Diatas motor, Alfie memeluk Dylan dari belakang. Hal tersebut membuat Dylan merasa nyaman saat Alfie melingkarkan kedua lengannya diperutnya. Dylan terus melajukan motornya menuju kerumah Alfie. Ia mengemudi dengan hati-hati karena tak ingin membuat Alfie mengalami hal yang membuat dirinya kembali terbaring tak sadarkan diri.

"Terima kasih, Dylan." Alfie memberikan senyuman manisnya pada Dylan yang sudah memberinya tumpangan sampai kerumah.

"Seharusnya aku yang berterima kasih padamu karena sudah mau pulang bersamaku" ujar Dylan yang juga membalas senyuman Alfie dengan ramah.

"Apa kau mau mampir dulu?" tanya Alfie.

"Kurasa lain kali saja. Ada sesuatu yang harus kukerjakan setelah ini." Dylan menolak dengan sopan.

"Oh, baiklah. Kalau begitu... Aku masuk dulu." ujar Alfie yang sedikit tersipu.

"Ya, tentu saja. Kalau begitu aku pamit sekarang." Dylan kembali menyalakan mesin motornya.

"Sebentar, kau melupakan ini." Alfie ingin mengembalikan helm yang Dylan pinjamkan padanya.

"Oh ya, terima kasih." Dylan mengambil helm tersebut dari kedua tangan Alfie.

"Good night, Dylan. Berhati-hatilah." Alfie melambaikan tangannya.

"Good night, Alfie." Dylan pun segera menarik gas motornya.

Alfie berbalik dan berjalan masuk kedalam rumah.

"Aku pulang." seru Alfie sembari berjalan kearah dapur.

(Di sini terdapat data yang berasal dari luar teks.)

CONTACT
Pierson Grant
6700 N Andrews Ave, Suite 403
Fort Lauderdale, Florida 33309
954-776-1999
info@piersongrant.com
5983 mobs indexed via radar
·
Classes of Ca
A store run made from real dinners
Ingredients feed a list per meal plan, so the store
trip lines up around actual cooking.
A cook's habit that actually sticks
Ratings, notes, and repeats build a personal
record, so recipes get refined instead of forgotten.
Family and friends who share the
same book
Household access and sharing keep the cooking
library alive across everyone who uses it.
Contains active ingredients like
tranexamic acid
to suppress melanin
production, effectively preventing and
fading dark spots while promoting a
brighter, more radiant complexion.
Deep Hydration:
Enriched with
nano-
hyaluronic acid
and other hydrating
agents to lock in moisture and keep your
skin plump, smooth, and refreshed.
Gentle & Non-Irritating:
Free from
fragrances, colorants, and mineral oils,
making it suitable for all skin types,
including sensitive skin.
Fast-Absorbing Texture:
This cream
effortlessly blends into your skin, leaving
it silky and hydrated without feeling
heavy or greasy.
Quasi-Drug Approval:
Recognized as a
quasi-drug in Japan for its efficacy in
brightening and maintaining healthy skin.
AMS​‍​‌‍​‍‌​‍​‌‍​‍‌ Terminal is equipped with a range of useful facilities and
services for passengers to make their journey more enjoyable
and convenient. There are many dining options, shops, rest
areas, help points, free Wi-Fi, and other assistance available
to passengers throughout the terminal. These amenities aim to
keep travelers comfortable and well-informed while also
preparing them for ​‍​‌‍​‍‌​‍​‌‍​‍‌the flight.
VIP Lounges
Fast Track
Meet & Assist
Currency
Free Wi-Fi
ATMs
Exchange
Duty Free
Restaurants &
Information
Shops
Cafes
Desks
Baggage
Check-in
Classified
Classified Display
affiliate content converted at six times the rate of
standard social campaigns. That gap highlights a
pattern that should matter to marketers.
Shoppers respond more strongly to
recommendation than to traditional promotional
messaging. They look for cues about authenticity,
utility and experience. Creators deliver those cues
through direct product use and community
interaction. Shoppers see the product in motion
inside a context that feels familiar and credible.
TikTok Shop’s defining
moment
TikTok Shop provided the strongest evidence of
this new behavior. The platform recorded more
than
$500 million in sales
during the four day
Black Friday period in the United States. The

Namun ia tak melihat ada bibi Anne seperti biasanya disini.

Alfie melihat ada sebuah catatan kecil diatas meja makan dan dia segera mengambil catatan tersebut dan membacanya.

Aku pulang agak terlambat malam ini. Makan malam ada didalam kulkas. Kau tinggal memanaskannya. Dan jangan lupa untuk meminum obatmu

-Bibi ANNE-

Bibi Anne sedang lembur lagi malam ini. Alfie pun segera naik keatas untuk membersihkan diri sebelum menyiapkan makan malamnya.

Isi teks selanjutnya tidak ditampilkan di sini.